At that point, because the victim is under these fear and anger stressors any external actions that go contrary to what the victim perceives or believes should happen will result in immediate blame – either self-blame or against others as a means of avoiding their own involvement.
It is very typical for romance scam victims to blame a large array of people following the scam:
- Themselves for being “stupid” to fall for it
- The technology provider that allowed it to happen
- The financial institution that did exactly what the victim asked them to do
- Their family or friends for not saving them or stopping it
- Assistance providers who are not doing what the victim demands
- The police for not investigating and arresting someone
Of course, no one does anything or understands anything. This is something that victims’ assistance and support providers hear a thousand times a day. This is the misplaced blame speaking.
These judgments are really an avoidance of self-judgment that attack the victim’s self-image. These self-criticisms result in hurtful emotional pain. One of the possible reactions to this type of emotional pain is to create anger to push away the cause.
Typically the victim is not aware of how their mind creates the self-judgment and emotional harm and they will simply blame others. It is common that the hurt feelings translate from perceptions of disrespect or insult from others further triggering greater levels of anger. The mind draws a simple relationship between anyone’s action as the cause and the pain as the effect.
Without awareness, the victim overlooks or simply does not see the emotionally damaging self-judgment that their mind has created and only notices the triggering behavior of others. Thus directing anger at anyone to punish them for their behavior – real or imagined.

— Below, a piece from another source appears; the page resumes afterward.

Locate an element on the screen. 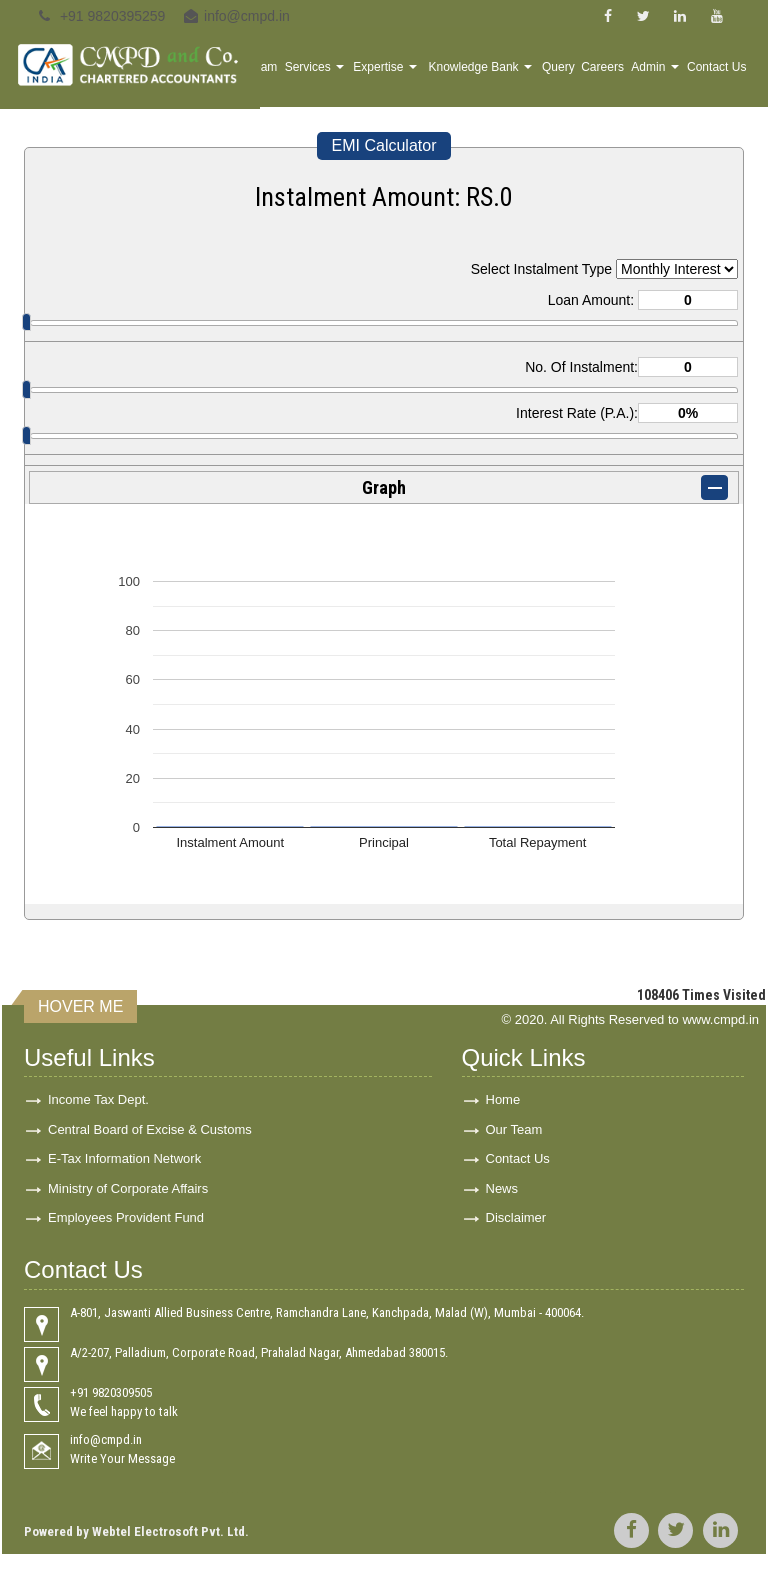  Contact Us is located at coordinates (721, 76).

Not only does this damage necessary relationships that the victim needs to survive the experience and recover, but it does not address the real cause of the pain – which is the underlying trauma experienced from the scam.
Anger In A Vacuum
Without self-awareness, the scam victim is likely to misconstrue the cause of their pain.
Victims make the assumption that someone else’s behavior or possible behavior is hurtful them and threatening them emotionally. The result is anger, rage, and even hate.
When a victim becomes angry at other victims, police, or support professional based upon interactions depending on the situation and the victim’s assumptions, the anger can easily explode. The victim is unable to properly conclude that their mind is generating threatening scenarios and reacting irrationally. This dynamic of irrational reactions can completely destroy their critical relationships and either stall their emotional recovery or result in potential mental health issues that may require professional counseling or therapy to correct.
Rational Self-Awareness Is Key
Every victim will feel fear, and there will come anger. After all, this is a grieving process.
However, the important point is to have enough self-awareness to see that the cause of the pain lies in the internalized trauma from the scam, and their own imagination or beliefs about themselves and their situation. As awareness gains traction each victim can address their core beliefs behind their pain and change to overcome the real cause of the fear and resultant anger.
It is the realists that successfully recover from the trauma of a scam. Those that remain trapped in denial caused by their fear, or those exploding in anger cannot make the connections so necessary to recover, much less possess the self-awareness needed to work through their internal pain.